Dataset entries
---

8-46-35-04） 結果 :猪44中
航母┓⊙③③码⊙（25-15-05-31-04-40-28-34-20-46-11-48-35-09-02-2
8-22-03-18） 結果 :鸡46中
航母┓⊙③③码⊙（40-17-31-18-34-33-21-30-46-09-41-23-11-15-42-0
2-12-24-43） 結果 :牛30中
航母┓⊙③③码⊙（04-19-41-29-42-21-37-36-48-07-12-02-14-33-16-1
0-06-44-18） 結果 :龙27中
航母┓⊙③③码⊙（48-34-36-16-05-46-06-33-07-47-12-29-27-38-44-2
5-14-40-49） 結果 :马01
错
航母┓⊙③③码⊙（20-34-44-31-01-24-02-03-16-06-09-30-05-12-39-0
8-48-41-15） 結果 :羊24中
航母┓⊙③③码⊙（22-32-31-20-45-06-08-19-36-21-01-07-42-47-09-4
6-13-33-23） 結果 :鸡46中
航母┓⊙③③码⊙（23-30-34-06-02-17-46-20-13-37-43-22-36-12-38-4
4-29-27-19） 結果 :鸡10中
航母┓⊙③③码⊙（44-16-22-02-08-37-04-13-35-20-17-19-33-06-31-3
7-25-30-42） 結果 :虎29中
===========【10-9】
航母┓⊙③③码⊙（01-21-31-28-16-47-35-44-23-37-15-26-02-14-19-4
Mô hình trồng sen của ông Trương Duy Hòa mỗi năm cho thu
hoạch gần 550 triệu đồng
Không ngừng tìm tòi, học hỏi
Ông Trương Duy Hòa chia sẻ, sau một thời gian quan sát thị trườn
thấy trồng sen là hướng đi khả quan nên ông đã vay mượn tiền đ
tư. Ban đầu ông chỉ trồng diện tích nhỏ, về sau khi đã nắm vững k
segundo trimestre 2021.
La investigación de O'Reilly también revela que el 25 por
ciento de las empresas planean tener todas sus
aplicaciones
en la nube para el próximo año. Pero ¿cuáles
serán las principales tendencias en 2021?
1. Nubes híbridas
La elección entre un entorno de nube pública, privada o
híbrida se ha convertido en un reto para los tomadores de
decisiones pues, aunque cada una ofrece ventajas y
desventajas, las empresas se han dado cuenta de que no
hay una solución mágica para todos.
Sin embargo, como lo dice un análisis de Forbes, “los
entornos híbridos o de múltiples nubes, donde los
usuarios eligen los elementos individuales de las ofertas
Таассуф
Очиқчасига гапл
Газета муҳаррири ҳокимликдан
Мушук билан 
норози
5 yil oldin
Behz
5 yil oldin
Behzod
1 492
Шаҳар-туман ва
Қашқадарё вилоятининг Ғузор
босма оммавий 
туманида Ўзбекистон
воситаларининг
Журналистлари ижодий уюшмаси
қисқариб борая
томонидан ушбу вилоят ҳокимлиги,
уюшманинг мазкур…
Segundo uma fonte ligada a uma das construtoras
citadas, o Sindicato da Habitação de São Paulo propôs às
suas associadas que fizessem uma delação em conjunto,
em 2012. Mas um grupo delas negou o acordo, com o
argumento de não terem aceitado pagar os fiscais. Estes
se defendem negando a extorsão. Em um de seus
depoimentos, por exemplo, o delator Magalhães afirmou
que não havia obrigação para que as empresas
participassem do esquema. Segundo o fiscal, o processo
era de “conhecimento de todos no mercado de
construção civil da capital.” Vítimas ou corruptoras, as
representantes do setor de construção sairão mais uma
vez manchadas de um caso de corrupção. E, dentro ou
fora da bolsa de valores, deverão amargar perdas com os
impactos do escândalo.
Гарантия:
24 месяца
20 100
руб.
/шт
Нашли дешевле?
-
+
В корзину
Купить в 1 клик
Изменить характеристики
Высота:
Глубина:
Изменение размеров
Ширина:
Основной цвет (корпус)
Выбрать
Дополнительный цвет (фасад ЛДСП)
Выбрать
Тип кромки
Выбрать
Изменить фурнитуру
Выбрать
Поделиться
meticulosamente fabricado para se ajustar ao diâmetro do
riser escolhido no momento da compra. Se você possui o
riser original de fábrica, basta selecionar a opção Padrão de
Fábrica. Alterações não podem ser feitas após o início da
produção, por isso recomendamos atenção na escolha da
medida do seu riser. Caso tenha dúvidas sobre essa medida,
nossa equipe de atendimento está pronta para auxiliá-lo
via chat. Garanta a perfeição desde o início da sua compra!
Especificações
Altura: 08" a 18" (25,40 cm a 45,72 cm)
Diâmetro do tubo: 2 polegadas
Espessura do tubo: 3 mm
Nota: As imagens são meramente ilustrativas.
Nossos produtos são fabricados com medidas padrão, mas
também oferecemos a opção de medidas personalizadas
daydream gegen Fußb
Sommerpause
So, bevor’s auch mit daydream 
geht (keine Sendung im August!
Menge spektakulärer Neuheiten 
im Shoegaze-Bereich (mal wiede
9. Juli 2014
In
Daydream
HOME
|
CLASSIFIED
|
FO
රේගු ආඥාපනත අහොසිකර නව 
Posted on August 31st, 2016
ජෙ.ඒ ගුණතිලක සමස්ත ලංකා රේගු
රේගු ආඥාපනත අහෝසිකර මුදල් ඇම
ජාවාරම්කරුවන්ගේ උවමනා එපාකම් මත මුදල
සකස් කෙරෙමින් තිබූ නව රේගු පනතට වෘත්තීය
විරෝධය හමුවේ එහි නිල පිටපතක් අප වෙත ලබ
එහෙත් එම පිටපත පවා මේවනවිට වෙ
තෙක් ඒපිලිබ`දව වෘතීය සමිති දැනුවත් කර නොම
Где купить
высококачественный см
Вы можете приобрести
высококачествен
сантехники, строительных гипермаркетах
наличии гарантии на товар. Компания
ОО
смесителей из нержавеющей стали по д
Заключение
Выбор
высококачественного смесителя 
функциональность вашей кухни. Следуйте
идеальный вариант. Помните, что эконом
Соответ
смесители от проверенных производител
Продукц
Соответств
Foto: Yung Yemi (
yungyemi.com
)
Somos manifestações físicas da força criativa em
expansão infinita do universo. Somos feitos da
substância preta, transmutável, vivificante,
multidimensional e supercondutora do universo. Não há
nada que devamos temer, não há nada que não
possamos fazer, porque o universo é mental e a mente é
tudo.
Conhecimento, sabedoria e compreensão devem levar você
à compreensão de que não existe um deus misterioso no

---

Your assignment: Starting at the top of the data above, repeat every line exactly until the line containing "Очиқчасига гапл" has been given, then stop.

Exercise solution:
8-46-35-04） 結果 :猪44中
航母┓⊙③③码⊙（25-15-05-31-04-40-28-34-20-46-11-48-35-09-02-2
8-22-03-18） 結果 :鸡46中
航母┓⊙③③码⊙（40-17-31-18-34-33-21-30-46-09-41-23-11-15-42-0
2-12-24-43） 結果 :牛30中
航母┓⊙③③码⊙（04-19-41-29-42-21-37-36-48-07-12-02-14-33-16-1
0-06-44-18） 結果 :龙27中
航母┓⊙③③码⊙（48-34-36-16-05-46-06-33-07-47-12-29-27-38-44-2
5-14-40-49） 結果 :马01
错
航母┓⊙③③码⊙（20-34-44-31-01-24-02-03-16-06-09-30-05-12-39-0
8-48-41-15） 結果 :羊24中
航母┓⊙③③码⊙（22-32-31-20-45-06-08-19-36-21-01-07-42-47-09-4
6-13-33-23） 結果 :鸡46中
航母┓⊙③③码⊙（23-30-34-06-02-17-46-20-13-37-43-22-36-12-38-4
4-29-27-19） 結果 :鸡10中
航母┓⊙③③码⊙（44-16-22-02-08-37-04-13-35-20-17-19-33-06-31-3
7-25-30-42） 結果 :虎29中
===========【10-9】
航母┓⊙③③码⊙（01-21-31-28-16-47-35-44-23-37-15-26-02-14-19-4
Mô hình trồng sen của ông Trương Duy Hòa mỗi năm cho thu
hoạch gần 550 triệu đồng
Không ngừng tìm tòi, học hỏi
Ông Trương Duy Hòa chia sẻ, sau một thời gian quan sát thị trườn
thấy trồng sen là hướng đi khả quan nên ông đã vay mượn tiền đ
tư. Ban đầu ông chỉ trồng diện tích nhỏ, về sau khi đã nắm vững k
segundo trimestre 2021.
La investigación de O'Reilly también revela que el 25 por
ciento de las empresas planean tener todas sus
aplicaciones
en la nube para el próximo año. Pero ¿cuáles
serán las principales tendencias en 2021?
1. Nubes híbridas
La elección entre un entorno de nube pública, privada o
híbrida se ha convertido en un reto para los tomadores de
decisiones pues, aunque cada una ofrece ventajas y
desventajas, las empresas se han dado cuenta de que no
hay una solución mágica para todos.
Sin embargo, como lo dice un análisis de Forbes, “los
entornos híbridos o de múltiples nubes, donde los
usuarios eligen los elementos individuales de las ofertas
Таассуф
Очиқчасига гапл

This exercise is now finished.